Each line below from the "The height and width of the screenshot is (1249, 1024)." line through the "has height=2576, width=320." line, those two included, must be restated word for word; the pictures must not be.

_Records for the exercise_
━━━━━━━━

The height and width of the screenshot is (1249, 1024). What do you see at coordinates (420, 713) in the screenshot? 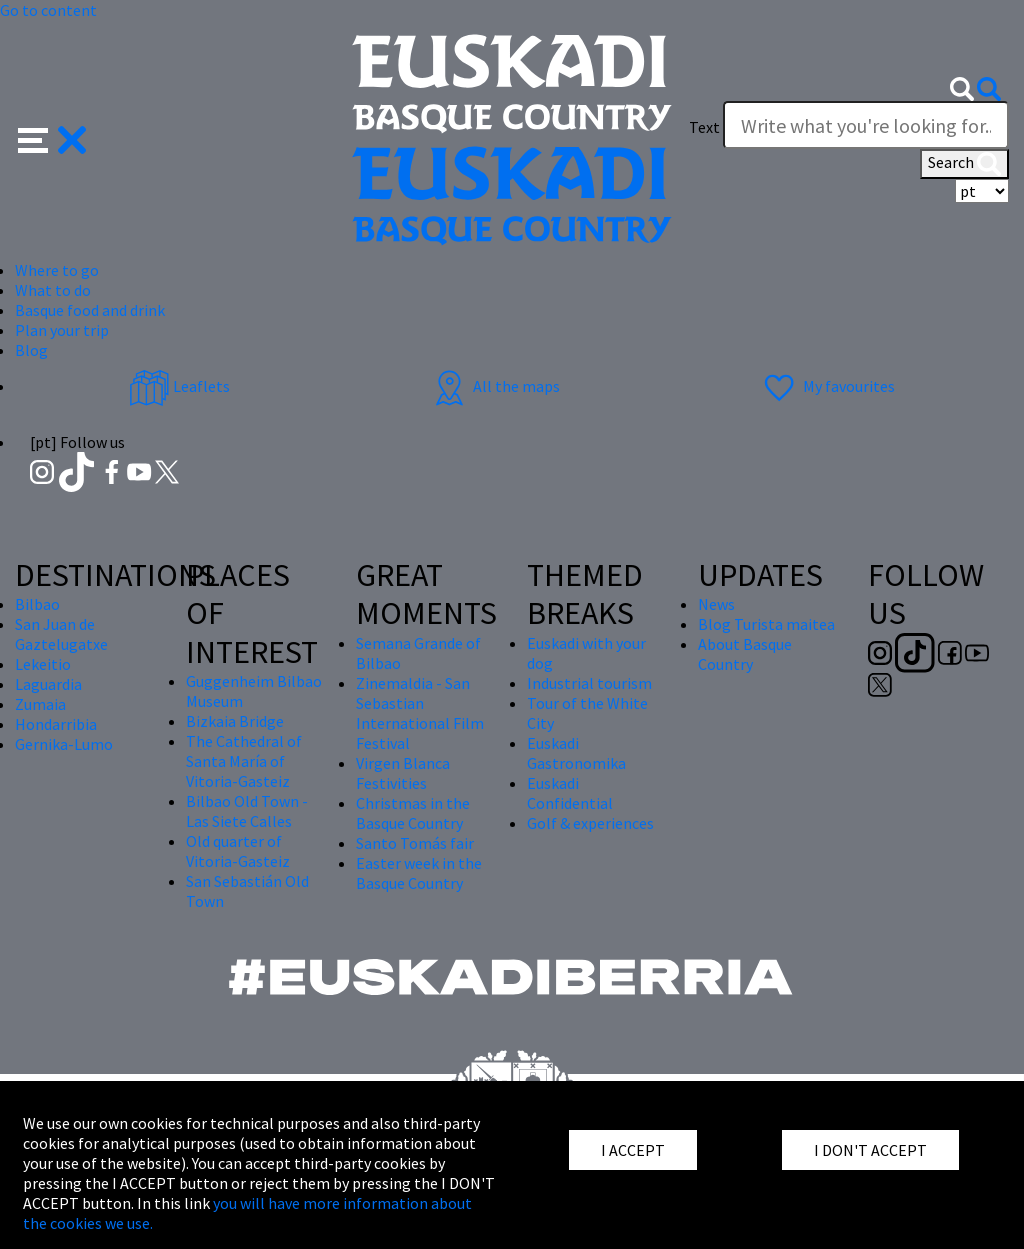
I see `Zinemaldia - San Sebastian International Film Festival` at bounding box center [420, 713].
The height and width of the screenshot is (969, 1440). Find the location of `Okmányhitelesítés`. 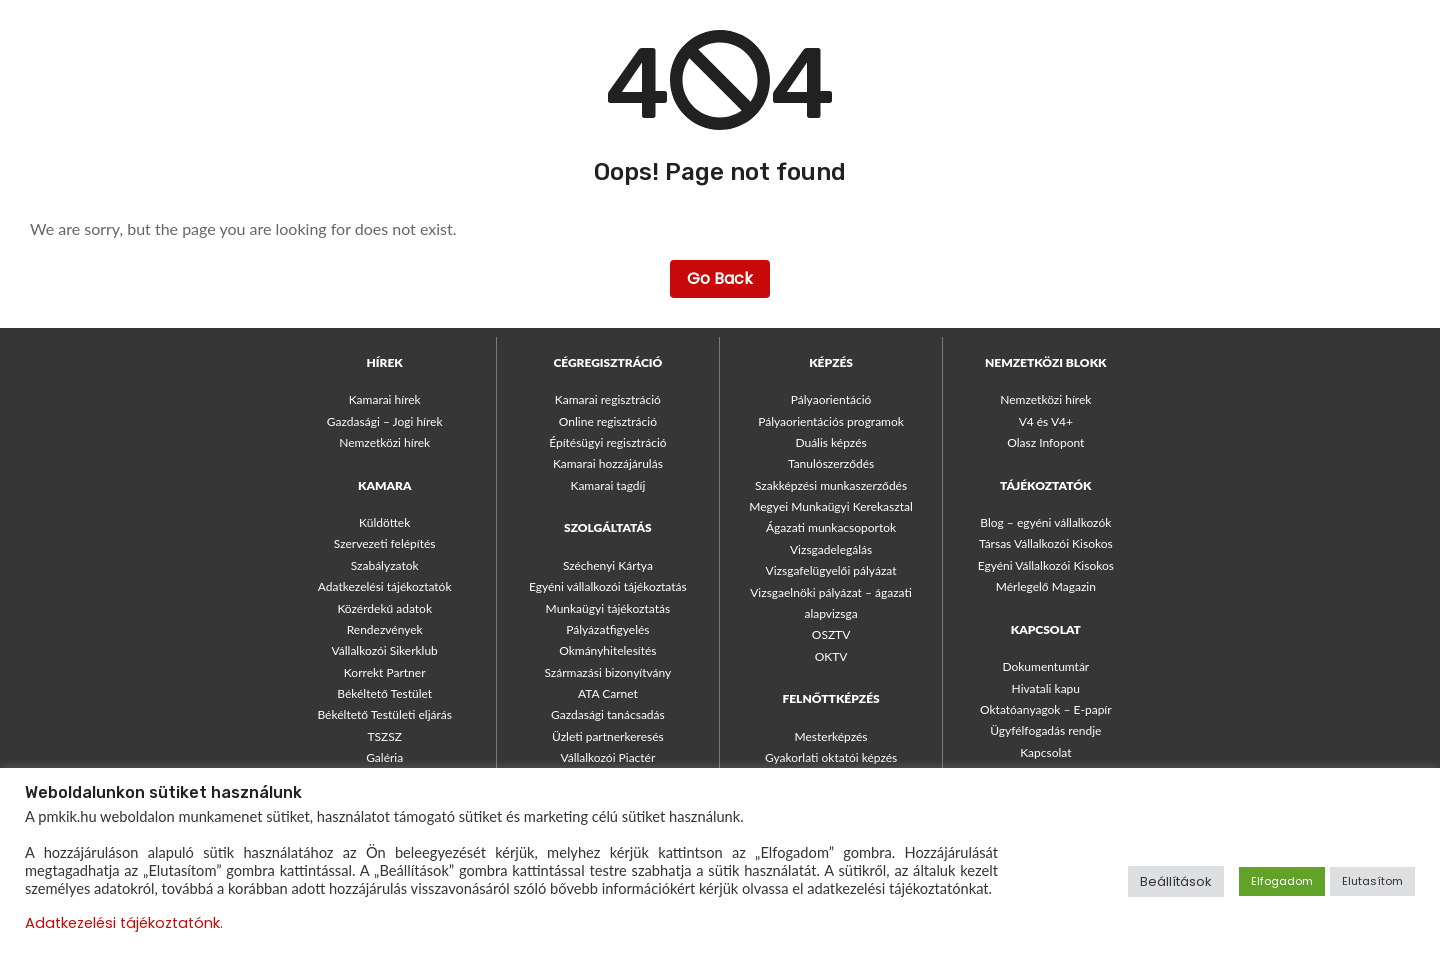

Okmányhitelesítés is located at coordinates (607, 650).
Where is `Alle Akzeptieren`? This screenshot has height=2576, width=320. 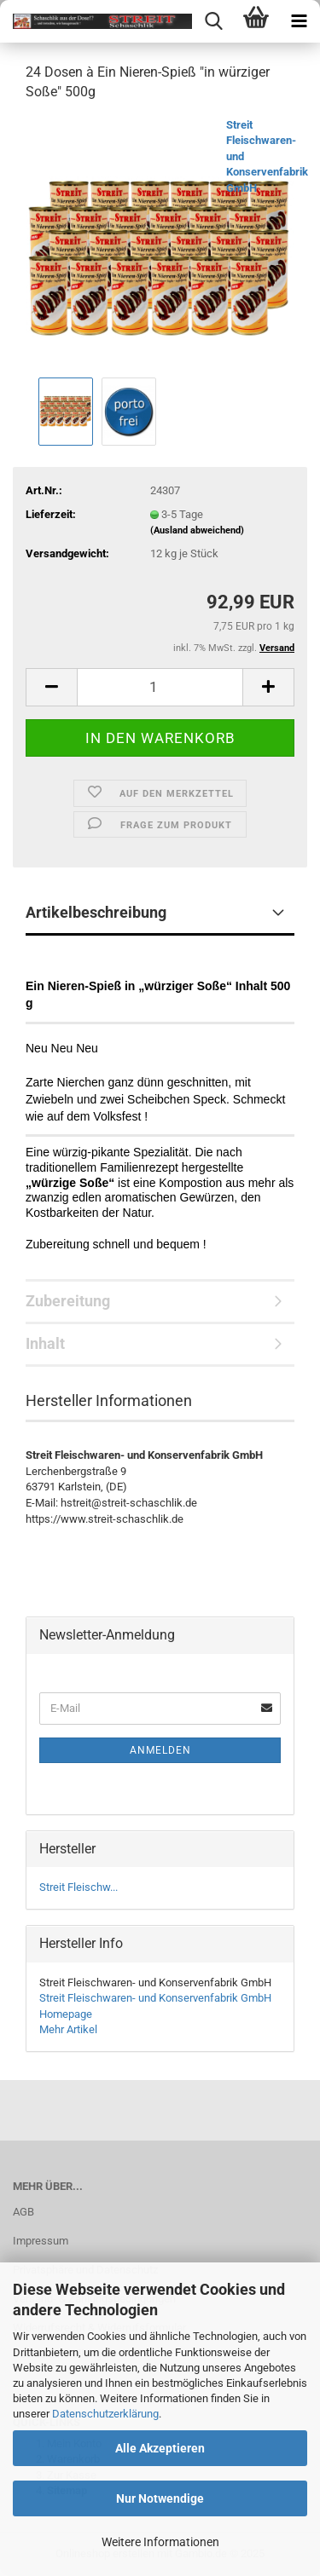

━━━━━━━━

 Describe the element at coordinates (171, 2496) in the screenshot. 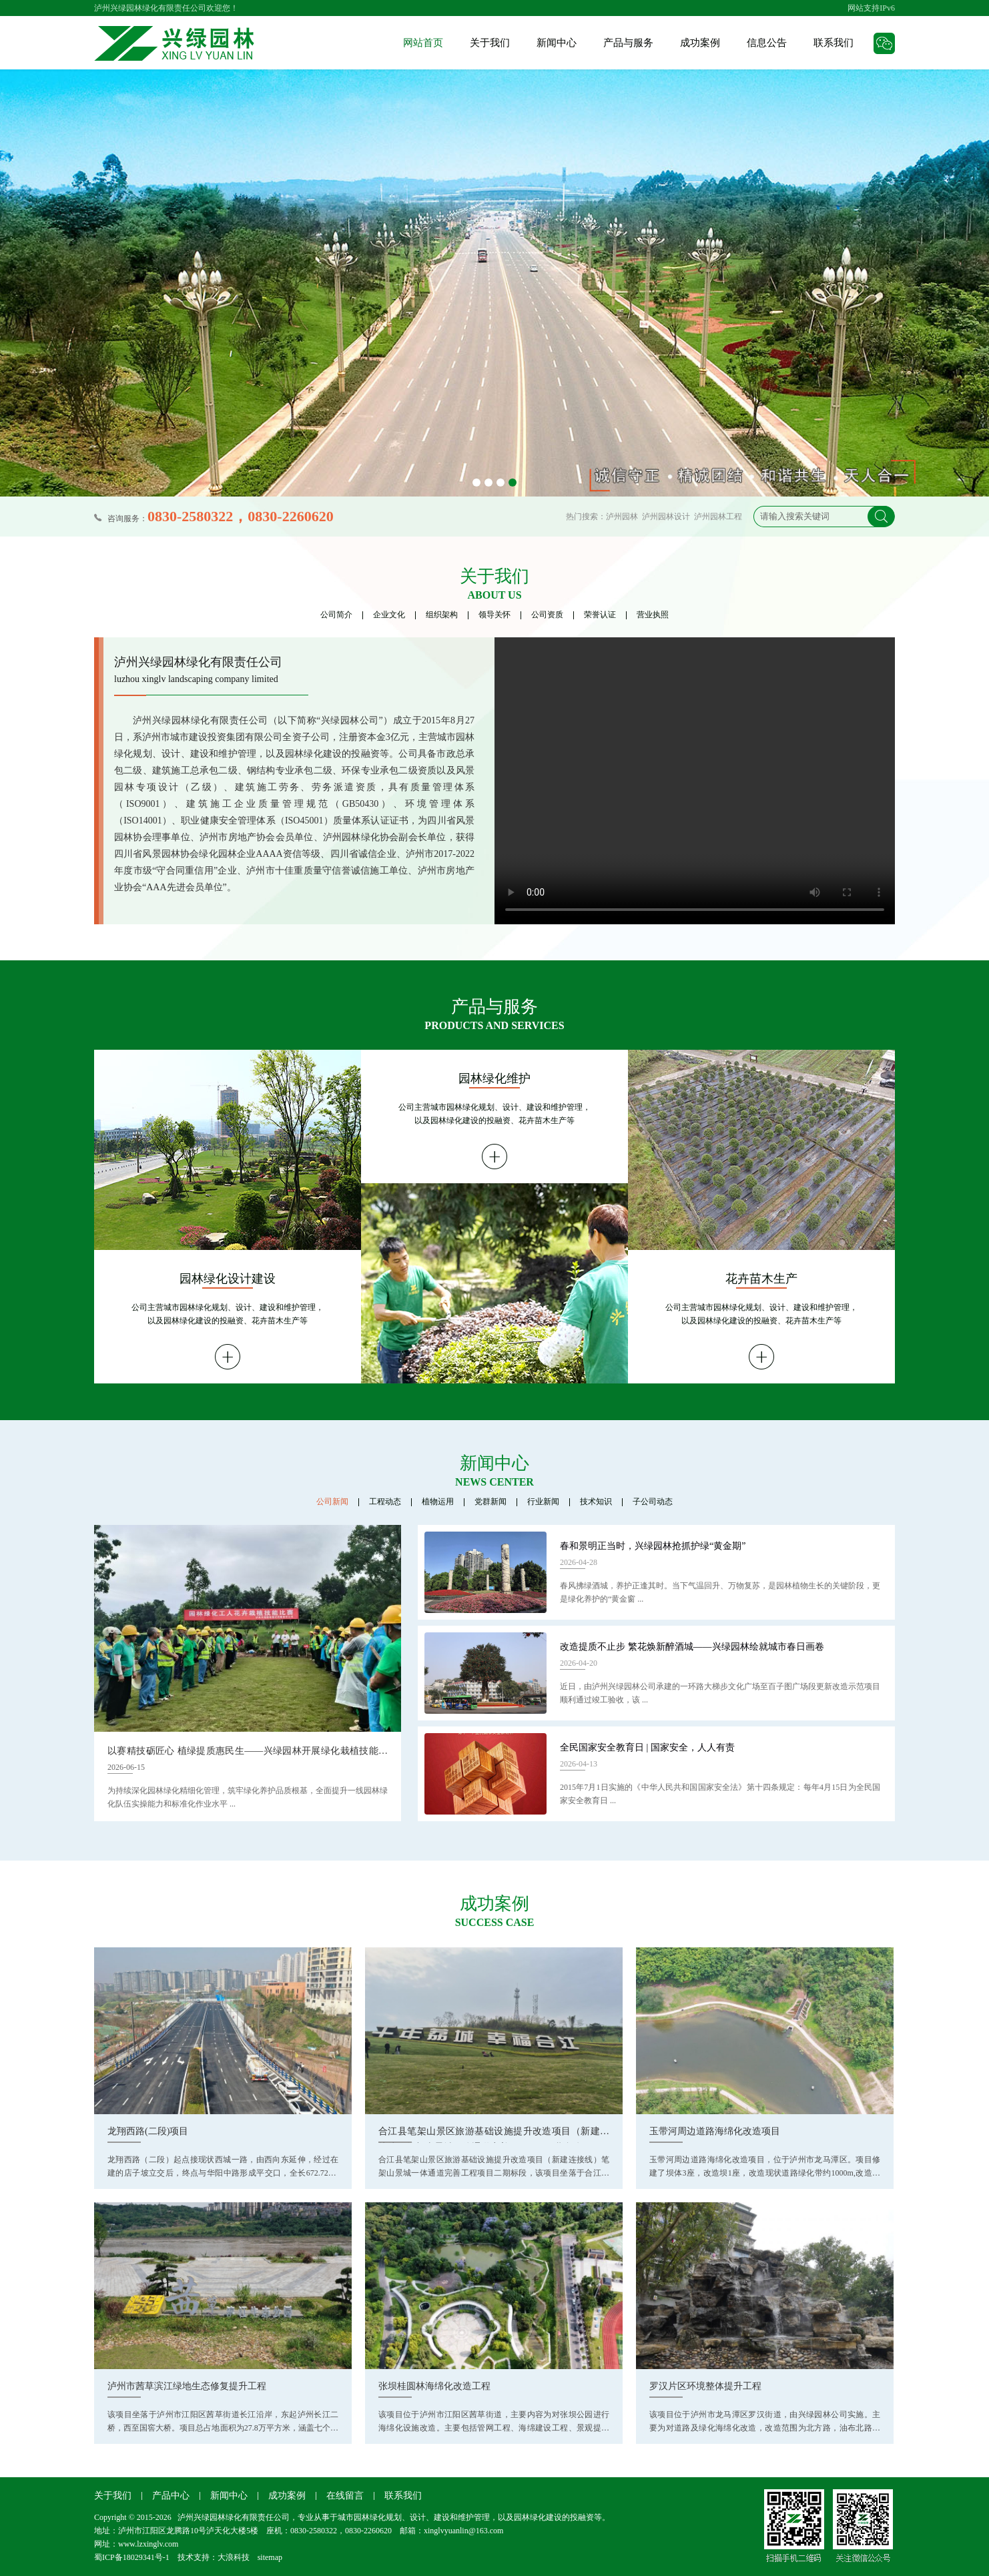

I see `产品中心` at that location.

━━━━━━━━

_Answer section_
The height and width of the screenshot is (1249, 1024). What do you see at coordinates (420, 713) in the screenshot? 
I see `Zinemaldia - San Sebastian International Film Festival` at bounding box center [420, 713].
The height and width of the screenshot is (969, 1440). Find the location of `Okmányhitelesítés`. 

Okmányhitelesítés is located at coordinates (607, 650).
Where is `Alle Akzeptieren`? This screenshot has height=2576, width=320. 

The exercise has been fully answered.